It has become popular for people to write a history of their lives. Some have not yet lived long enough to have anything to write about, but they have begun the writing none the less.
So I now surrender to the fashion.
I am Surus Julianus Caesar, Weaponsmith Artificer Magnus. As much as I would wish to claim that I am indeed of that noble blood, I can not. My blood is Gaulish. In the days of my great great grandfather, he and his clan were among those who allied with the Great Caesar when he led his legions into Gaul to drive out the Elven Lords and their slave master Druids. For my great great grandfather's service for the Romans, he and his children were allowed to bear the nomen and cognomen of the Great Caesar.
For myself, I was born nigh onto eighty years ago in Lutetia on the Sequana River in the province of Lugdunensis. As with my great great grandfather and down to my father, I was born to the forge and the anvil. They, though, were not weaponsmiths, let alone artificers. Until me, my line was comprised of blacksmiths, tinsmiths and a few whitesmiths.
As the river running through Lutetia was navigable all of the way to channel between the mainland and the Elven Isle, much of my family's work was in the ironmongery for ships and boats as well as carts, wagons and chariots. We also worked in household goods of iron, copper and bronze.
As was granted to my great great grandfather, we were citizens of the Empire. It has brought peace and prosperity wheresoever its eagle nests. The stories passed down within my family of the days when all of Gaul was ruled with an iron hand by the Elven Lords make clear how much the Empire has improved our lives.
But those are for later, now more concerning me.
In my youth I was a large person. From a family of blacksmiths, it is hard to be a small person. Before age began to take its toll on me, I stood six feet tall and weight near two hundred pounds. Working bellows and wielding hammer built my strength (C & S Str 20). The smoke, though, left me with a cough which as only worsened with my age (C & S Con 17). I once was quite quick with my hands as well, doing quite intricate work (C & S Dex 20), but age has stiffened my fingers painfully. My father was quite proud the stars marked me well at birth, born under Scorpio with a good aspect would bless my work throughout my life (C & S Scorpio Well Aspected +25%). I learned swiftly (C & S IQ 19) and needed to be shown a task only once or twice before I could do it. Like my father I was plain of face (C & S Appearance 7) and the same smoke that gave me the cough left my voice rough, as was my father's (C & S Bardic Voice 8). My father taught me well in the running of our business. Later when I became a Weaponsmith Artificer, his teaching stood me in good stead as few could fool me (C & S Wisdom 15). In all I learned from him to do my best work not because I would be praised for it, but to do less than my best was to betray myself. I learned if I expect others to be trustworthy, I must myself be trustworthy (C & S Alignment 5).

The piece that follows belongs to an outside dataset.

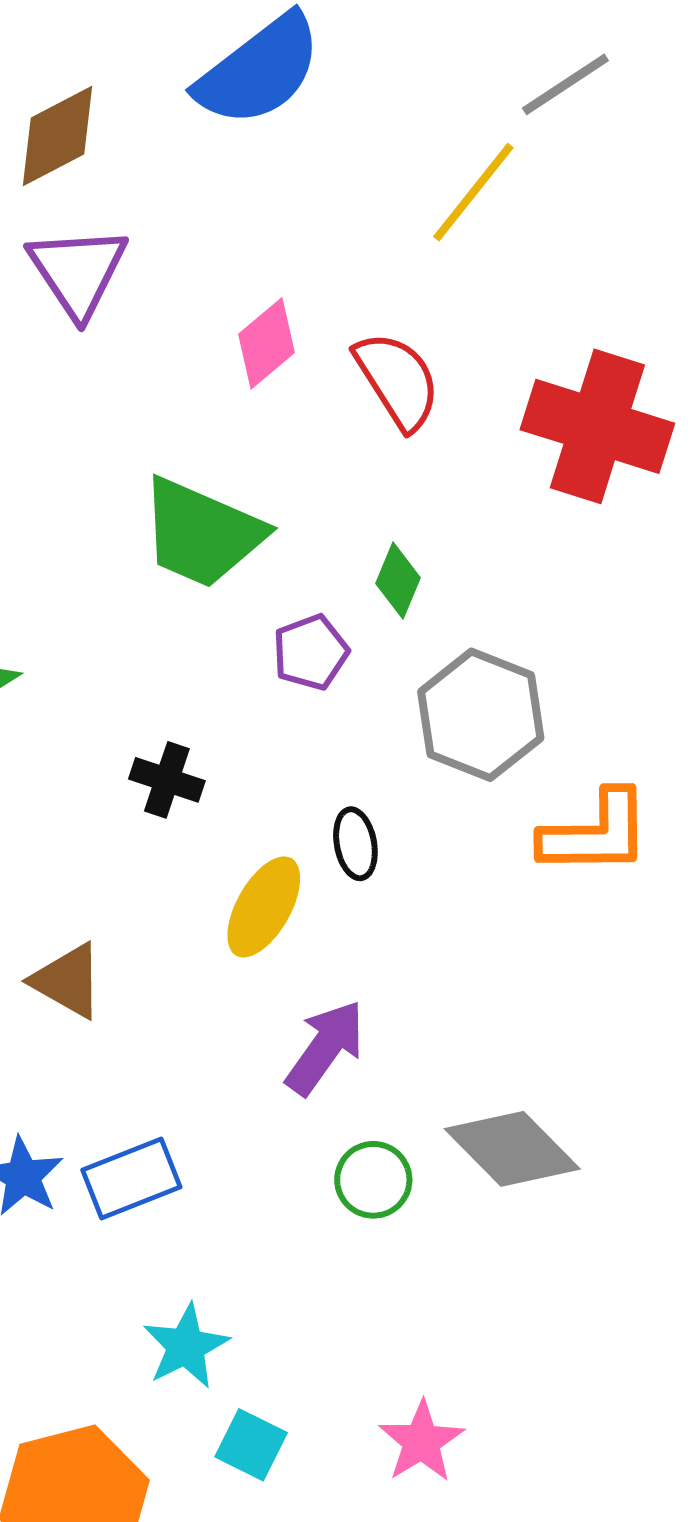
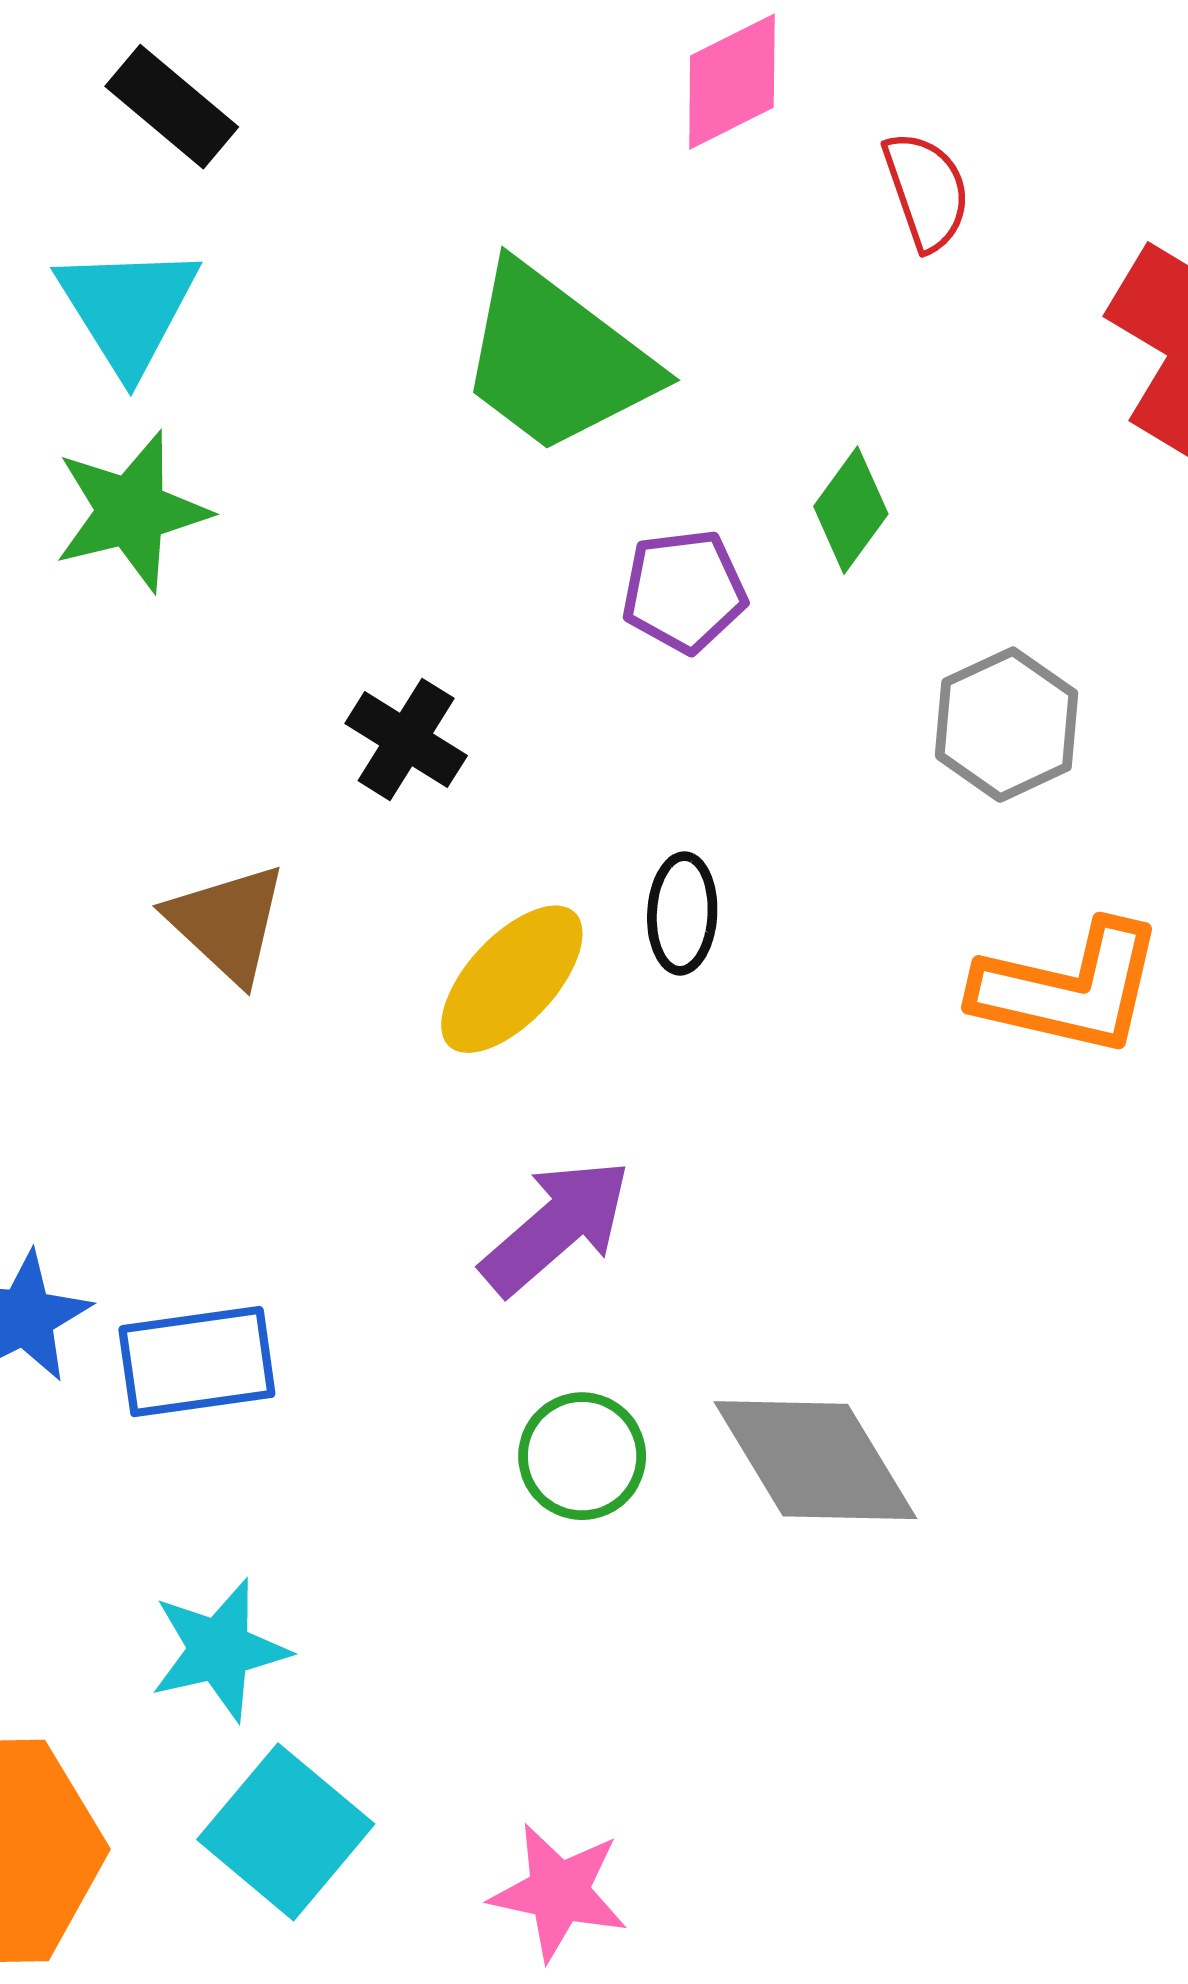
red semicircle: (397, 380) -> (926, 191), size x0.7
gray hexagon: (481, 715) -> (1007, 725), moved, size x0.7
brown triangle: (68, 981) -> (227, 923), moved
pink star: (422, 1442) -> (559, 1892), turned 30
cyan square: (251, 1445) -> (286, 1832), size x1.4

In all I was raised expecting, in time, I would take over the smithy my family had worked for generations. Little did I know what a life I would lead. It was not that I had accepted the thought of being just a blacksmith so much as it had never crossed my mind to be anything else. From the time I had been able to walk, I had been with my father in the smithy. At first simply tending the fire, pushing in wood or charcoal, sometimes even coal, depending on the fire he wanted. Later, as I was bigger, I would help work the bellows. I tended the tools, cleaning and putting them away or taking them out as father needed. I would bring in the stock he needed, given I could lift it, for whatever he was making. I would run for him to tell customers what they had ordered was done. It was the way my life was and it was all I had expected that life would be.
As I was just past my thirteenth birthday and being responsible for filling some of the simpler orders completely by myself, then the Weaponsmith Artificer Magnus Hephaestos came from Massilia on the southern coast. The armory he owned there supplied the Legions with armor and weapons. While he was not one of the Thirteen, his skill with the making of weapons was known far and wide. He had made many blades now noted as Troll Slayers. There were many swamps and marshes along both coasts as well as along the Rhine. In those places the Trolls lived. It was largely because of the Trolls the Noble Elves had come into existence. Against the Trolls the common hunting tactics of the Wood Elves were ineffective and only the better armored and armed Noble Elves stood a chance. Now it was left to the Tribunes and Centurions of the Legions to deal with the Trolls.
In consulting a Diviner he had been told the time was right for him to start his life's work, but for it to succeed he had to have an apprentice worthy of assisting him. First condition the Diviner had set was the apprentice was not amongst those already in his employ. The Diviner set a birth sign and place which brought Hephaestos to Lutetia and to my father's smithy. Of those born in Lutetia under the proper sign, I was the only one who had any skill or training in the working of metal.
Magnus Hephaestos set for me some tests, to see if the quality of my work was good enough for him. Not even the journeymen in my father's employ could do some of the things he demanded of me, but I put everything I had been taught into my work. As my father had taught me, to do less than my best was to betray myself, and I met Magnus Hephaestos every challenge.
Which lead me, for the first time in my life, to leave home, going as apprentice to Magnus Hephaestos in Massilia.